■ Work task:
Starting at the top line and ending at the last, restate the records exactly.
● ● ● ●
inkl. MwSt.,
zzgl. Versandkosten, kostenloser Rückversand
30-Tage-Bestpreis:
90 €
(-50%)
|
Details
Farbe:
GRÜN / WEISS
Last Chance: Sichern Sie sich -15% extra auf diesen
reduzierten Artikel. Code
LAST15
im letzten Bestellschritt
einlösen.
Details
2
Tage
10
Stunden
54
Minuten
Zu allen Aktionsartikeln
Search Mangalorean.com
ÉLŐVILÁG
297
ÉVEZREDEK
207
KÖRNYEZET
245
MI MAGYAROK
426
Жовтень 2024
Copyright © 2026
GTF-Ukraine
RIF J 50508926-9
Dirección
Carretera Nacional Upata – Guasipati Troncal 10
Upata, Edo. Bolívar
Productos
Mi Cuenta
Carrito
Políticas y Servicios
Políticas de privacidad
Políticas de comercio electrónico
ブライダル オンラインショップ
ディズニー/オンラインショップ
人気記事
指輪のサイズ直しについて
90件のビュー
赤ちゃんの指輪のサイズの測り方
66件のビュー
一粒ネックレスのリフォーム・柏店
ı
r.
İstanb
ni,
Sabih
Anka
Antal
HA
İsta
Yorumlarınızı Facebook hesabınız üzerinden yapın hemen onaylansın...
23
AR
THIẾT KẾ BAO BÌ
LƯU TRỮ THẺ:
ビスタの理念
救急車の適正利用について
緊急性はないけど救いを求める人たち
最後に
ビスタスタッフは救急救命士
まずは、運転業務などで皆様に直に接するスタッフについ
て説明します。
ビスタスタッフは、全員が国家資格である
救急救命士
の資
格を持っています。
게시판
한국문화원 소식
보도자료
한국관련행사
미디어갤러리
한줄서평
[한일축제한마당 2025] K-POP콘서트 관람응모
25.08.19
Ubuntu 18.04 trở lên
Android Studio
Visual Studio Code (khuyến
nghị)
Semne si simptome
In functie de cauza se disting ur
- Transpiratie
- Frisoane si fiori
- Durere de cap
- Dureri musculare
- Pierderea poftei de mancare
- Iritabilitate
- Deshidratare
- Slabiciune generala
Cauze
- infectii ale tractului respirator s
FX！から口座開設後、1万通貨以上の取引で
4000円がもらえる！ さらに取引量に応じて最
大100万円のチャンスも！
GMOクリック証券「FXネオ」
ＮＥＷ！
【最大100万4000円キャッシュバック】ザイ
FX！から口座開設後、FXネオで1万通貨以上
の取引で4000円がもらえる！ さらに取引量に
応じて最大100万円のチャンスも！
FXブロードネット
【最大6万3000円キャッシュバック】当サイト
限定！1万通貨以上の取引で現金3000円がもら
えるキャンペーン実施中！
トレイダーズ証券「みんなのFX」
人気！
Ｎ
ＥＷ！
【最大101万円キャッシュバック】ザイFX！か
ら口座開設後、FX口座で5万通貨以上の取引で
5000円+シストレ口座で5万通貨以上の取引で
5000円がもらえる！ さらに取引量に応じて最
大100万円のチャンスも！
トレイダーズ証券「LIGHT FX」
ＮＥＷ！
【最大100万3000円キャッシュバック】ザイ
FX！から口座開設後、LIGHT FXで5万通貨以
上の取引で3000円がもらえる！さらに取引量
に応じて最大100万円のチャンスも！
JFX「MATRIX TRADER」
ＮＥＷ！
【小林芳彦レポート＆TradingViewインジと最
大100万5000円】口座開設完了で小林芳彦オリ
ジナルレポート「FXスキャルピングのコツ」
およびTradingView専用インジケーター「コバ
● ● ● ●
■ Response:
inkl. MwSt.,
zzgl. Versandkosten, kostenloser Rückversand
30-Tage-Bestpreis:
90 €
(-50%)
|
Details
Farbe:
GRÜN / WEISS
Last Chance: Sichern Sie sich -15% extra auf diesen
reduzierten Artikel. Code
LAST15
im letzten Bestellschritt
einlösen.
Details
2
Tage
10
Stunden
54
Minuten
Zu allen Aktionsartikeln
Search Mangalorean.com
ÉLŐVILÁG
297
ÉVEZREDEK
207
KÖRNYEZET
245
MI MAGYAROK
426
Жовтень 2024
Copyright © 2026
GTF-Ukraine
RIF J 50508926-9
Dirección
Carretera Nacional Upata – Guasipati Troncal 10
Upata, Edo. Bolívar
Productos
Mi Cuenta
Carrito
Políticas y Servicios
Políticas de privacidad
Políticas de comercio electrónico
ブライダル オンラインショップ
ディズニー/オンラインショップ
人気記事
指輪のサイズ直しについて
90件のビュー
赤ちゃんの指輪のサイズの測り方
66件のビュー
一粒ネックレスのリフォーム・柏店
ı
r.
İstanb
ni,
Sabih
Anka
Antal
HA
İsta
Yorumlarınızı Facebook hesabınız üzerinden yapın hemen onaylansın...
23
AR
THIẾT KẾ BAO BÌ
LƯU TRỮ THẺ:
ビスタの理念
救急車の適正利用について
緊急性はないけど救いを求める人たち
最後に
ビスタスタッフは救急救命士
まずは、運転業務などで皆様に直に接するスタッフについ
て説明します。
ビスタスタッフは、全員が国家資格である
救急救命士
の資
格を持っています。
게시판
한국문화원 소식
보도자료
한국관련행사
미디어갤러리
한줄서평
[한일축제한마당 2025] K-POP콘서트 관람응모
25.08.19
Ubuntu 18.04 trở lên
Android Studio
Visual Studio Code (khuyến
nghị)
Semne si simptome
In functie de cauza se disting ur
- Transpiratie
- Frisoane si fiori
- Durere de cap
- Dureri musculare
- Pierderea poftei de mancare
- Iritabilitate
- Deshidratare
- Slabiciune generala
Cauze
- infectii ale tractului respirator s
FX！から口座開設後、1万通貨以上の取引で
4000円がもらえる！ さらに取引量に応じて最
大100万円のチャンスも！
GMOクリック証券「FXネオ」
ＮＥＷ！
【最大100万4000円キャッシュバック】ザイ
FX！から口座開設後、FXネオで1万通貨以上
の取引で4000円がもらえる！ さらに取引量に
応じて最大100万円のチャンスも！
FXブロードネット
【最大6万3000円キャッシュバック】当サイト
限定！1万通貨以上の取引で現金3000円がもら
えるキャンペーン実施中！
トレイダーズ証券「みんなのFX」
人気！
Ｎ
ＥＷ！
【最大101万円キャッシュバック】ザイFX！か
ら口座開設後、FX口座で5万通貨以上の取引で
5000円+シストレ口座で5万通貨以上の取引で
5000円がもらえる！ さらに取引量に応じて最
大100万円のチャンスも！
トレイダーズ証券「LIGHT FX」
ＮＥＷ！
【最大100万3000円キャッシュバック】ザイ
FX！から口座開設後、LIGHT FXで5万通貨以
上の取引で3000円がもらえる！さらに取引量
に応じて最大100万円のチャンスも！
JFX「MATRIX TRADER」
ＮＥＷ！
【小林芳彦レポート＆TradingViewインジと最
大100万5000円】口座開設完了で小林芳彦オリ
ジナルレポート「FXスキャルピングのコツ」
およびTradingView専用インジケーター「コバ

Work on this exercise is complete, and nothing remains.